Mahakarya Sang Pemenang

Liburan di Cuaca Cerah Bagian 2



Liburan di Cuaca Cerah Bagian 2

0Shania terkikik geli dan mulai duduk.     

Twain bangkit dan mengambil posisi seolah mengundang Shania untuk mengambil tangannya yang terulur. Shania juga sangat mirip seorang lady yang anggun ketika dia mengulurkan tangannya agar dipegang Twain. "Apa kita akan menari, Tuan?"     

"Oh tidak, hanya berjalan-jalan, my lady. Kalau menari..." Twain menyeringai. "Aku khawatir aku akan menginjak kakimu."     

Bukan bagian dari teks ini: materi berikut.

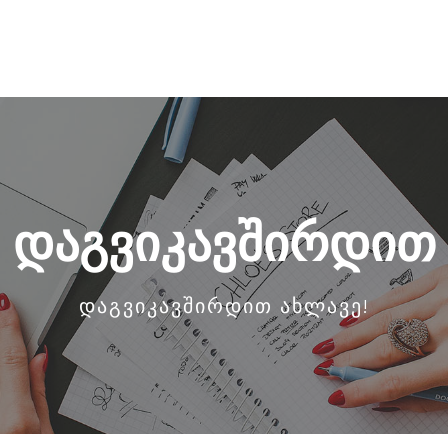
დაგვიკავშირდით
დაგვიკავშირდით ახლავე!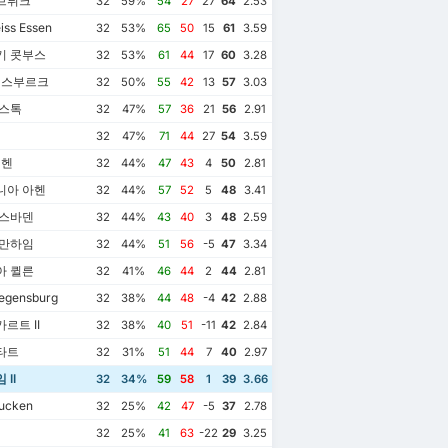
브뤼크
32
59%
54
27
27
64
2.53
iss Essen
32
53%
65
50
15
61
3.59
기 콧부스
32
53%
61
44
17
60
3.28
뒤스부르크
32
50%
55
42
13
57
3.03
스톡
32
47%
57
36
21
56
2.91
32
47%
71
44
27
54
3.59
뮌헨
32
44%
47
43
4
50
2.81
니아 아헨
32
44%
57
52
5
48
3.41
비스바덴
32
44%
43
40
3
48
2.59
 만하임
32
44%
51
56
-5
47
3.34
아 퀼른
32
41%
46
44
2
44
2.81
egensburg
32
38%
44
48
-4
42
2.88
르트 II
32
38%
40
51
-11
42
2.84
타트
32
31%
51
44
7
40
2.97
II
32
34%
59
58
1
39
3.66
ucken
32
25%
42
47
-5
37
2.78
32
25%
41
63
-22
29
3.25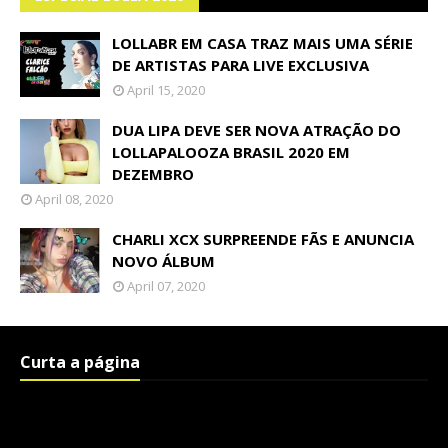
LOLLABR EM CASA TRAZ MAIS UMA SÉRIE
DE ARTISTAS PARA LIVE EXCLUSIVA
April 15, 2020
DUA LIPA DEVE SER NOVA ATRAÇÃO DO
LOLLAPALOOZA BRASIL 2020 EM
DEZEMBRO
April 08, 2020
CHARLI XCX SURPREENDE FÃS E ANUNCIA
NOVO ÁLBUM
April 07, 2020
Curta a página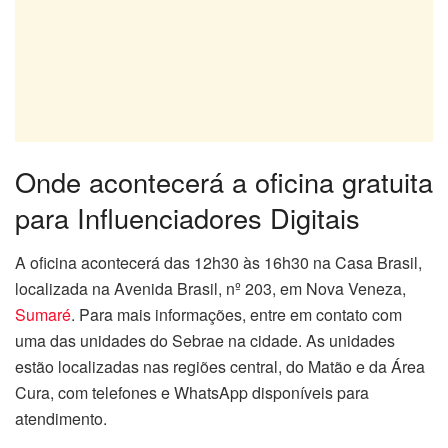
Onde acontecerá a oficina gratuita
para Influenciadores Digitais
A oficina acontecerá das 12h30 às 16h30 na Casa Brasil,
localizada na Avenida Brasil, nº 203, em Nova Veneza,
Sumaré
. Para mais informações, entre em contato com
uma das unidades do Sebrae na cidade. As unidades
estão localizadas nas regiões central, do Matão e da Área
Cura, com telefones e WhatsApp disponíveis para
atendimento.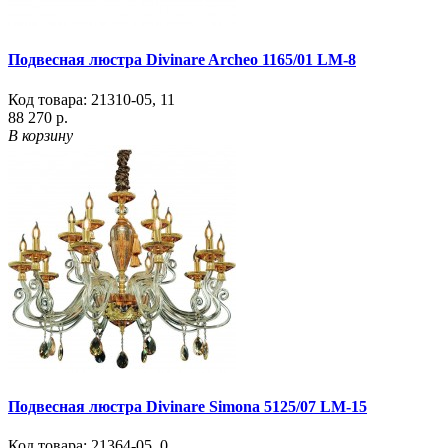
Подвесная люстра Divinare Archeo 1165/01 LM-8
Код товара:
21310-05
,
11
88 270 р.
В корзину
Подвесная люстра Divinare Simona 5125/07 LM-15
Код товара:
21364-05
,
0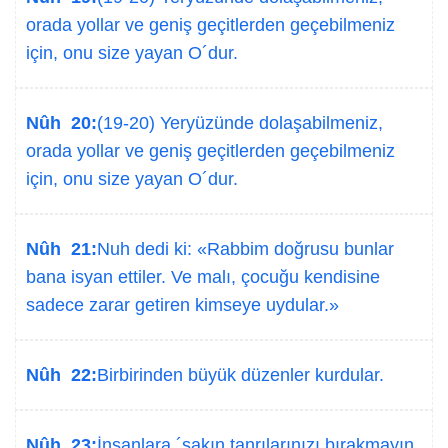
orada yollar ve geniş geçitlerden geçebilmeniz
için, onu size yayan O´dur.
Nûh 20:
(19-20) Yeryüzünde dolaşabilmeniz,
orada yollar ve geniş geçitlerden geçebilmeniz
için, onu size yayan O´dur.
Nûh 21:
Nuh dedi ki: «Rabbim doğrusu bunlar
bana isyan ettiler. Ve malı, çocuğu kendisine
sadece zarar getiren kimseye uydular.»
Nûh 22:
Birbirinden büyük düzenler kurdular.
Nûh 23:
İnsanlara ´sakın tanrılarınızı bırakmayın,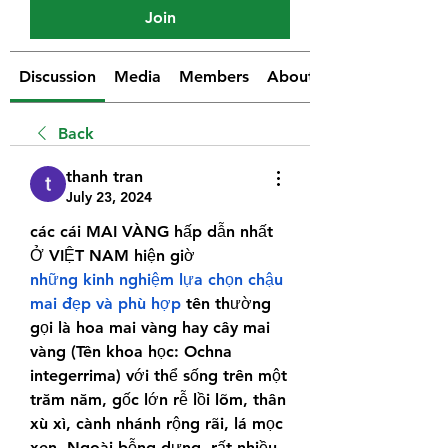
Join
Discussion
Media
Members
About
Back
thanh tran
July 23, 2024
các cái MAI VÀNG hấp dẫn nhất 
Ở VIỆT NAM hiện giờ
những kinh nghiệm lựa chọn chậu 
mai đẹp và phù hợp
 tên thường 
gọi là hoa mai vàng hay cây mai 
vàng (Tên khoa học: Ochna 
integerrima) với thể sống trên một 
trăm năm, gốc lớn rễ lồi lõm, thân 
xù xì, cành nhánh rộng rãi, lá mọc 
xen. Ngoài bỗng dưng, rất nhiều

"Bahkan letnan kolonel yang buta bisa menari tango dengan baik!"     

"Siapa itu?"     

"Tokoh utama pria di Scent of a Woman. Apa kau belum menontonnya, paman Tony?"     

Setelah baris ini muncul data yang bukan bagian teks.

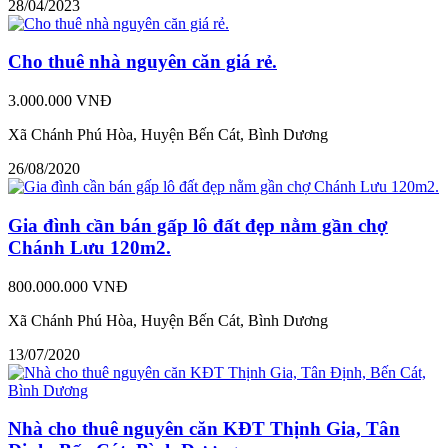
28/04/2023
Cho thuê nhà nguyên căn giá rẻ.
3.000.000 VNĐ
Xã Chánh Phú Hòa, Huyện Bến Cát, Bình Dương
26/08/2020
Gia đình cần bán gấp lô đất đẹp nằm gần chợ
Chánh Lưu 120m2.
800.000.000 VNĐ
Xã Chánh Phú Hòa, Huyện Bến Cát, Bình Dương
13/07/2020
Nhà cho thuê nguyên căn KĐT Thịnh Gia, Tân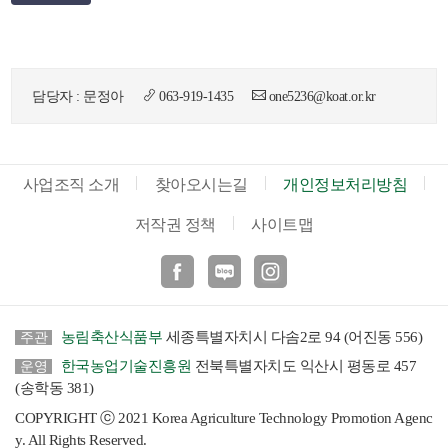
담당자 : 문정아
063-919-1435
one5236@koat.or.kr
사업조직 소개
찾아오시는길
개인정보처리방침
저작권 정책
사이트맵
페이스북
블로그
인스타
농림축산식품부
세종특별자치시 다솜2로 94 (어진동 556)
주관
한국농업기술진흥원
전북특별자치도 익산시 평동로 457
운영
(송학동 381)
COPYRIGHT ⓒ 2021 Korea Agriculture Technology Promotion Agenc
y. All Rights Reserved.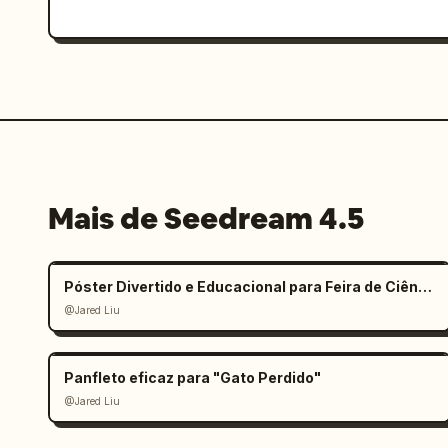
Mais de Seedream 4.5
Póster Divertido e Educacional para Feira de Ciências Infantil
@Jared Liu
Panfleto eficaz para "Gato Perdido"
@Jared Liu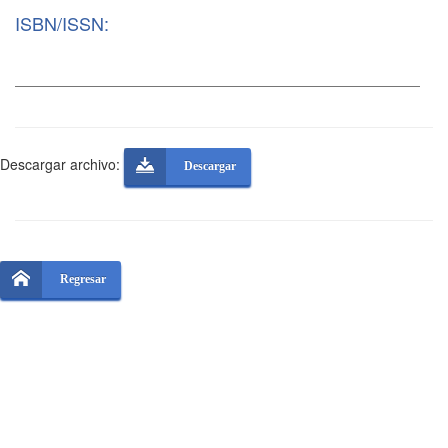
ISBN/ISSN:
Descargar archivo:
Descargar
Regresar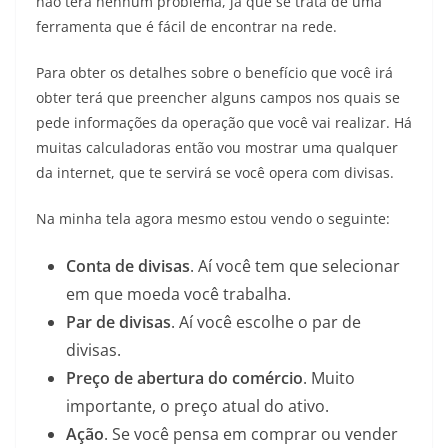
não terá nenhum problema, já que se trata de uma
ferramenta que é fácil de encontrar na rede.
Para obter os detalhes sobre o benefício que você irá
obter terá que preencher alguns campos nos quais se
pede informações da operação que você vai realizar. Há
muitas calculadoras então vou mostrar uma qualquer
da internet, que te servirá se você opera com divisas.
Na minha tela agora mesmo estou vendo o seguinte:
Conta de divisas
. Aí você tem que selecionar
em que moeda você trabalha.
Par de divisas
. Aí você escolhe o par de
divisas.
Preço de abertura do comércio
. Muito
importante, o preço atual do ativo.
Ação
. Se você pensa em comprar ou vender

Twain mengingat sebuah film Hollywood berjudul Scent of a Woman di mana aktor film itu, Al Pacino, memerankan seorang letnan kolonel yang buta. Peran itu membuatnya memenangkan penghargaan Academy Award 1993 untuk kategori Aktor Terbaik. Adegan di mana Pacino berpasangan dengan seorang wanita muda yang cantik untuk menari tango di hotel adalah adegan klasik.     

Dia menggaruk kepalanya. "Tentu saja aku sudah melihatnya. Tapi aku tidak bisa dibandingkan dengan Al Pacino."     

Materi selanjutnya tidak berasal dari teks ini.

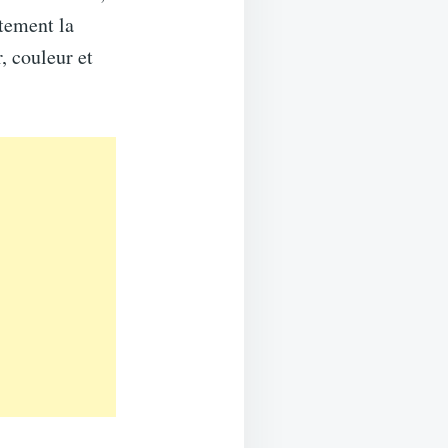
tement la
, couleur et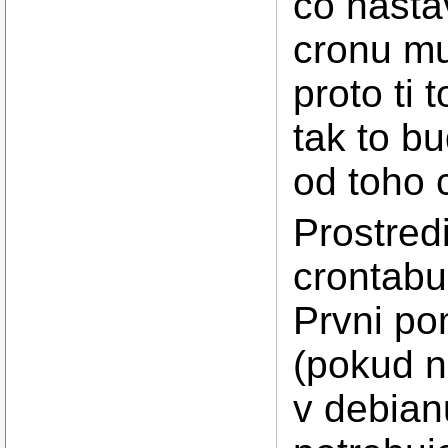
co nastav
cronu mu
proto ti t
tak to b
od toho 
Prostred
crontabu
Prvni po
(pokud ne
v debian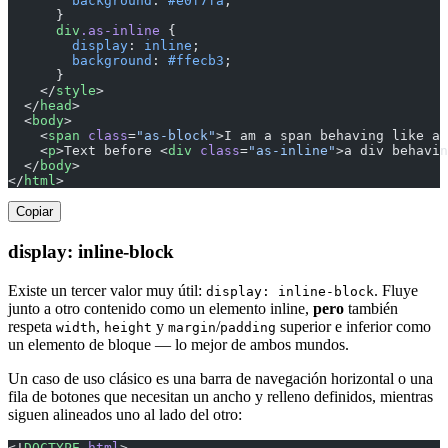
        background
: 
#e0f7fa
;
      }
      div
.as-inline
 {
        display
: 
inline
;
        background
: 
#ffecb3
;
      }
    </
style
>
  </
head
>
  <
body
>
    <
span
 class
=
"as-block"
>I am a span behaving like a 
    <
p
>Text before <
div
 class
=
"as-inline"
>a div behavin
  </
body
>
</
html
>
Copiar
display: inline-block
Existe un tercer valor muy útil:
. Fluye
display: inline-block
junto a otro contenido como un elemento inline,
pero
también
respeta
,
y
/
superior e inferior como
width
height
margin
padding
un elemento de bloque — lo mejor de ambos mundos.
Un caso de uso clásico es una barra de navegación horizontal o una
fila de botones que necesitan un ancho y relleno definidos, mientras
siguen alineados uno al lado del otro:
<!
DOCTYPE
 html
>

"Tapi kau sedikit mirip dengannya!"     

"Versi lebih tua darinya?" Twain memutar matanya.     

Shania tersenyum dan berlari.     

"Ayo balapan, Paman Tony!" Dia berdiri agak jauh di depan dan melambai.     

Twain melihat kerumunan yang berjalan-jalan di sekelilingnya dan berdehem. "Itu konyol."     

"Paman Tony ..." Shania menatapnya dan Twain mengangkat tangannya tanda menyerah.     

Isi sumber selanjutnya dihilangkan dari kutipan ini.